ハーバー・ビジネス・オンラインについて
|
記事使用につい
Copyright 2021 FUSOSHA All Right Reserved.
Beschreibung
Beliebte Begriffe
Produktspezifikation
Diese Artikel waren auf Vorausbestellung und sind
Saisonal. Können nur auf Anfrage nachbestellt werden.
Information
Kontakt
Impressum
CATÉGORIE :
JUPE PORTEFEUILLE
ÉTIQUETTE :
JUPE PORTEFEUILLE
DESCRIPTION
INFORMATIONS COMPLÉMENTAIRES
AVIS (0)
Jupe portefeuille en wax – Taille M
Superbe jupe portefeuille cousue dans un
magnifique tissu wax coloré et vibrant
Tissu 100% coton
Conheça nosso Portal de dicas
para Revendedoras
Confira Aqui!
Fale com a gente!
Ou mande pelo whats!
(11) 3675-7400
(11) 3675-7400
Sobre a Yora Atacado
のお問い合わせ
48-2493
---
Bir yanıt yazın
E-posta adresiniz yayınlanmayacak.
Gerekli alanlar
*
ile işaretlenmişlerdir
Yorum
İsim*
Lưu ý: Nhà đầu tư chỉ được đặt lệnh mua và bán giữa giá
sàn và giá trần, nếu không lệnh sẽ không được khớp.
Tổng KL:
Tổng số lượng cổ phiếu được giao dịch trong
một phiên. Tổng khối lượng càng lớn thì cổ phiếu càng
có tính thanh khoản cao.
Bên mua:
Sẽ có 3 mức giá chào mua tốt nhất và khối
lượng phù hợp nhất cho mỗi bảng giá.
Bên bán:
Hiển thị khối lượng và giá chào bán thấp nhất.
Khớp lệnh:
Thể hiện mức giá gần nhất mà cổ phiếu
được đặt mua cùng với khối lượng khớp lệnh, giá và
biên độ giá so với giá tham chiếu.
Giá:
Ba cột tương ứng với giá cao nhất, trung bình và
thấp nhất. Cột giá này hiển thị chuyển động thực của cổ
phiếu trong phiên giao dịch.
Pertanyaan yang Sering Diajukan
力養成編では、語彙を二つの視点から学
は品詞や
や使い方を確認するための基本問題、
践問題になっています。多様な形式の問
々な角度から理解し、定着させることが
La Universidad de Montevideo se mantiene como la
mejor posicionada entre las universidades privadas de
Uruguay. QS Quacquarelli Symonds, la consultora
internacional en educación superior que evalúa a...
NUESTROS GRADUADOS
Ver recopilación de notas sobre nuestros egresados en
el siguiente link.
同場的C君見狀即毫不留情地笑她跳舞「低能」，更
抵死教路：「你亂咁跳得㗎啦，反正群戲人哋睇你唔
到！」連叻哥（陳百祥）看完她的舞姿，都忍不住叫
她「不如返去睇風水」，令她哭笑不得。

WORK TO COMPLETE. For every line of the material above that contains the word "nhất", show the line.

THE COMPLETED TASK.
Sẽ có 3 mức giá chào mua tốt nhất và khối
lượng phù hợp nhất cho mỗi bảng giá.
Hiển thị khối lượng và giá chào bán thấp nhất.
Thể hiện mức giá gần nhất mà cổ phiếu
Ba cột tương ứng với giá cao nhất, trung bình và
thấp nhất. Cột giá này hiển thị chuyển động thực của cổ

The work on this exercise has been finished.